Top of Records for this exercise

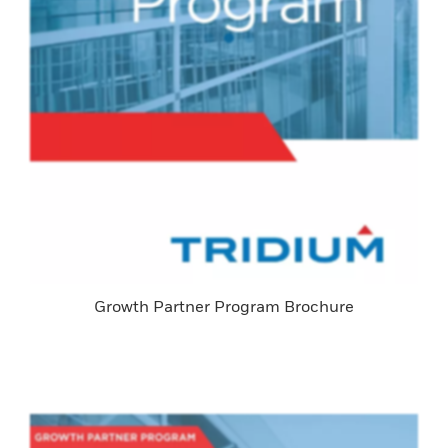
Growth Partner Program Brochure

Bottom of Records for this exercise
Top of Records for this exercise

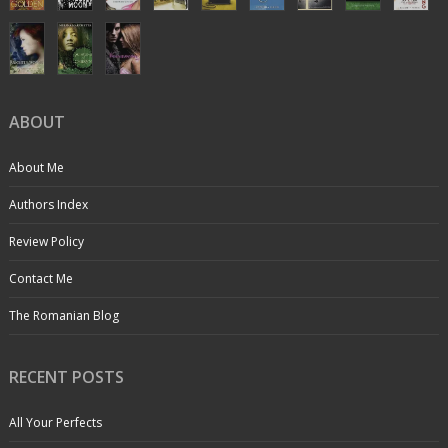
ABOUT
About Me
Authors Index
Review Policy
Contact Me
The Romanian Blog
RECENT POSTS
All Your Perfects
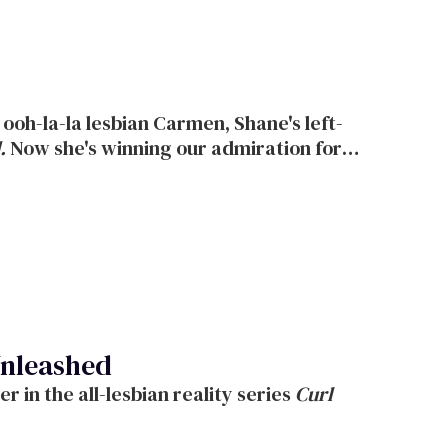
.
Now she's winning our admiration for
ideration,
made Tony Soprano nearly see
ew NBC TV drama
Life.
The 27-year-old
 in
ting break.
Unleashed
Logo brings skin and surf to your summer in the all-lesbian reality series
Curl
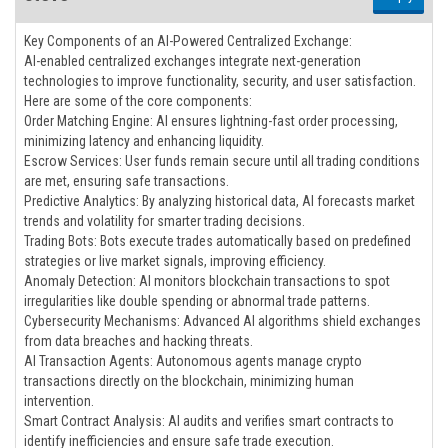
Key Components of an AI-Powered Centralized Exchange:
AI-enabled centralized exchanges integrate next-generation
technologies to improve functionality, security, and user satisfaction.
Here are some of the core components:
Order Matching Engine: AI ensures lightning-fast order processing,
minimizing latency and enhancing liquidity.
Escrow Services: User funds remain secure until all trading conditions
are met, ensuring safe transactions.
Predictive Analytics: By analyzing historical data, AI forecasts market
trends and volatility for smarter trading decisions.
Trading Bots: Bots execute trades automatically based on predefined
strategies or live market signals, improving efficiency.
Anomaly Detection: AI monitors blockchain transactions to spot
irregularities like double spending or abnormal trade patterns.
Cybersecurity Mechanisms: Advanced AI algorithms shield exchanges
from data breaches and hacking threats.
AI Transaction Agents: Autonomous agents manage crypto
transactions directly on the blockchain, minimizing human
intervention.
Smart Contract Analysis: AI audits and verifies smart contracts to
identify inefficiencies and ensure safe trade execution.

Bottom of Records for this exercise

→ Problem description: Look through the entries, and return every line that the word "data" appears in.

→ Output for this exercise:
Predictive Analytics: By analyzing historical data, AI forecasts market
from data breaches and hacking threats.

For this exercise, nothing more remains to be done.